● **Task description**: Images are to be dropped, and the rest of the data reproduced exactly.

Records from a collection
*** Block opens ***

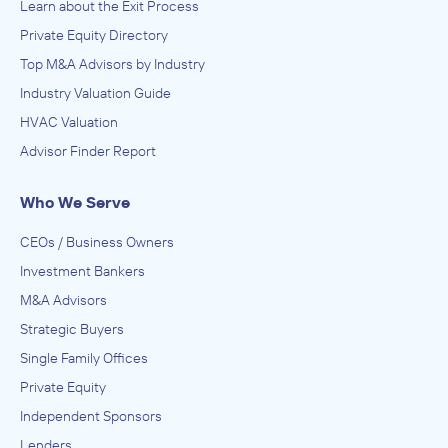
Learn about the Exit Process
Private Equity Directory
Top M&A Advisors by Industry
Industry Valuation Guide
HVAC Valuation
Advisor Finder Report
Who We Serve
CEOs / Business Owners
Investment Bankers
M&A Advisors
Strategic Buyers
Single Family Offices
Private Equity
Independent Sponsors
Lenders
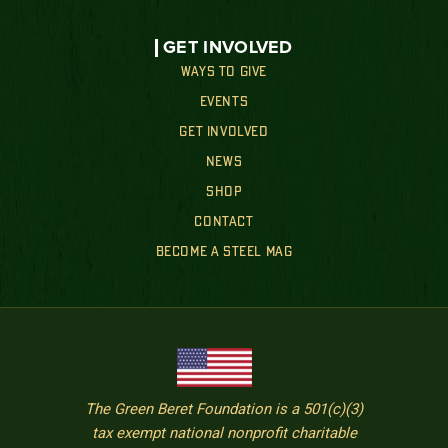
GET INVOLVED
WAYS TO GIVE
EVENTS
GET INVOLVED
NEWS
SHOP
CONTACT
BECOME A STEEL MAG
The Green Beret Foundation is a 501(c)(3)
tax exempt national nonprofit charitable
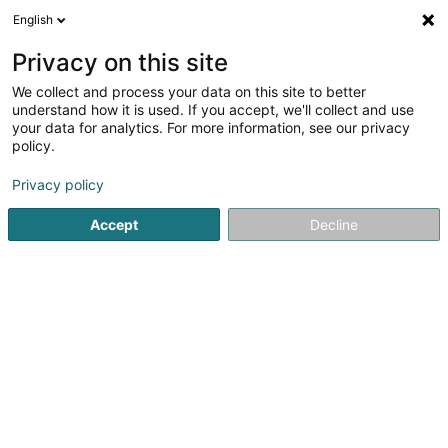
English
DE
Privacy on this site
We collect and process your data on this site to better
Chaussures Goedert
understand how it is used. If you accept, we'll collect and use
your data for analytics. For more information, see our privacy
Schuhe
policy.
34 Route de Thionville
L-6791
Grevenmacher (Gréiwemaacher)
Privacy policy
Accept
Decline
Fax anzeigen
Sehen Sie die Nummer
Anreise
Startseite
Schuhe
Chaussures Goedert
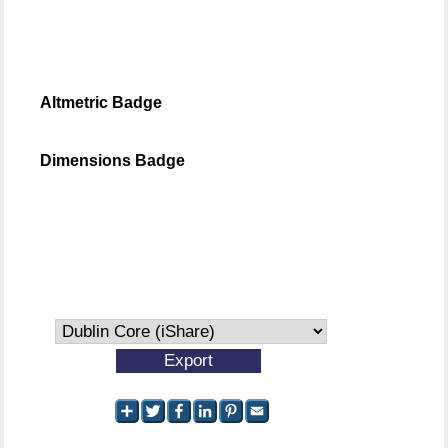
Altmetric Badge
Dimensions Badge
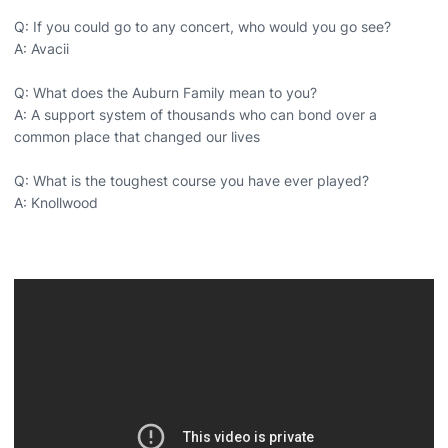
Q: If you could go to any concert, who would you go see?
A: Avacii
Q: What does the Auburn Family mean to you?
A: A support system of thousands who can bond over a
common place that changed our lives
Q: What is the toughest course you have ever played?
A: Knollwood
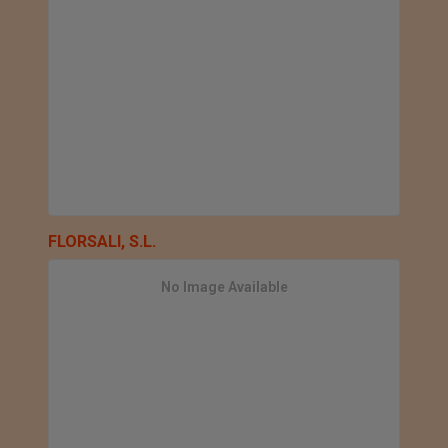
FLORSALI, S.L.
No Image Available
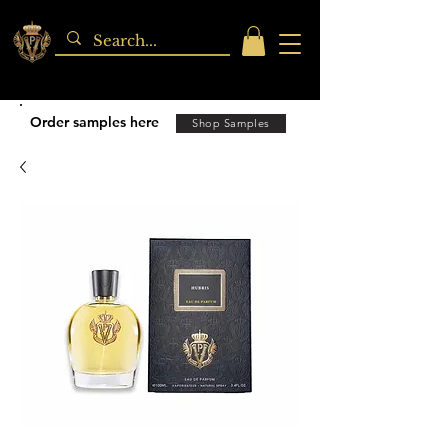
Order samples here
Shop Samples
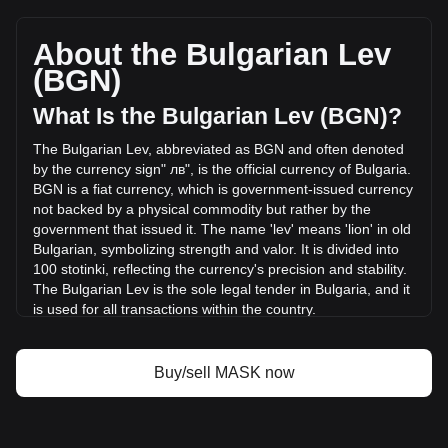
Mask Network's current market price is лв0.6049 per MASK,
with a total market cap of лв60,488,422.79 BGN based on a
circulating supply of 100,000,000 MASK. The trading
About the Bulgarian Lev
volume of Mask Network has changed by -2.30%
(BGN)
(лв-363,123.96 BGN) in the last 24 hours. Last trading day,
MASK's trading volume was лв15,771,540.99.
What Is the Bulgarian Lev (BGN)?
The Bulgarian Lev, abbreviated as BGN and often denoted
More info about Mask Network on Bitget
by the currency sign" лв", is the official currency of Bulgaria.
BGN is a fiat currency, which is government-issued currency
Mask Network price
not backed by a physical commodity but rather by the
Mask Network price prediction
government that issued it. The name 'lev' means 'lion' in old
What is Mask Network (MASK)
Bulgarian, symbolizing strength and valor. It is divided into
Mask Network profit calculator
100 stotinki, reflecting the currency's precision and stability.
The Bulgarian Lev is the sole legal tender in Bulgaria, and it
is used for all transactions within the country.
The Bulgarian Lev is issued by the Bulgarian National Bank,
which is the central bank of Bulgaria. The Bulgarian National
Buy/sell MASK now
Bank is responsible for the issuance and regulation of the
nation's currency, as well as overseeing monetary policy
and maintaining financial stability in Bulgaria.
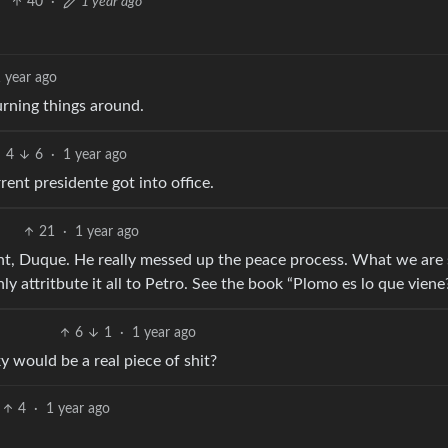
40
·
1 year ago
 year ago
urning things around.
4
6
·
1 year ago
rent presidente got into office.
21
·
1 year ago
dent, Duque. He really messed up the peace process. What we are
ly attritbute it all to Petro. See the book “Plomo es lo que viene
6
1
·
1 year ago
 would be a real piece of shit?
4
·
1 year ago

*** Block closes ***

● **Response box**:
Learn about the Exit Process
Private Equity Directory
Top M&A Advisors by Industry
Industry Valuation Guide
HVAC Valuation
Advisor Finder Report
Who We Serve
CEOs / Business Owners
Investment Bankers
M&A Advisors
Strategic Buyers
Single Family Offices
Private Equity
Independent Sponsors
Lenders
GET INVOLVED
WAYS TO GIVE
EVENTS
GET INVOLVED
NEWS
SHOP
CONTACT
BECOME A STEEL MAG
The Green Beret Foundation is a 501(c)(3)
tax exempt national nonprofit charitable
English
DE
Privacy on this site
We collect and process your data on this site to better
Chaussures Goedert
understand how it is used. If you accept, we'll collect and use
your data for analytics. For more information, see our privacy
Schuhe
policy.
34 Route de Thionville
L-6791
Grevenmacher (Gréiwemaacher)
Privacy policy
Accept
Decline
Fax anzeigen
Sehen Sie die Nummer
Anreise
Startseite
Schuhe
Chaussures Goedert
Altmetric Badge
Dimensions Badge
Q: If you could go to any concert, who would you go see?
A: Avacii
Q: What does the Auburn Family mean to you?
A: A support system of thousands who can bond over a
common place that changed our lives
Q: What is the toughest course you have ever played?
A: Knollwood
FLORSALI, S.L.
No Image Available
Order samples here
Shop Samples
Mask Network's current market price is лв0.6049 per MASK,
with a total market cap of лв60,488,422.79 BGN based on a
circulating supply of 100,000,000 MASK. The trading
About the Bulgarian Lev
volume of Mask Network has changed by -2.30%
(BGN)
(лв-363,123.96 BGN) in the last 24 hours. Last trading day,
MASK's trading volume was лв15,771,540.99.
What Is the Bulgarian Lev (BGN)?
The Bulgarian Lev, abbreviated as BGN and often denoted
More info about Mask Network on Bitget
by the currency sign" лв", is the official currency of Bulgaria.
BGN is a fiat currency, which is government-issued currency
Mask Network price
not backed by a physical commodity but rather by the
Mask Network price prediction
government that issued it. The name 'lev' means 'lion' in old
What is Mask Network (MASK)
Bulgarian, symbolizing strength and valor. It is divided into
Mask Network profit calculator
100 stotinki, reflecting the currency's precision and stability.
The Bulgarian Lev is the sole legal tender in Bulgaria, and it
is used for all transactions within the country.
The Bulgarian Lev is issued by the Bulgarian National Bank,
which is the central bank of Bulgaria. The Bulgarian National
Buy/sell MASK now
Bank is responsible for the issuance and regulation of the
nation's currency, as well as overseeing monetary policy
and maintaining financial stability in Bulgaria.
40
·
1 year ago
 year ago
urning things around.
4
6
·
1 year ago
rent presidente got into office.
21
·
1 year ago
dent, Duque. He really messed up the peace process. What we are
ly attritbute it all to Petro. See the book “Plomo es lo que viene
6
1
·
1 year ago
 would be a real piece of shit?
4
·
1 year ago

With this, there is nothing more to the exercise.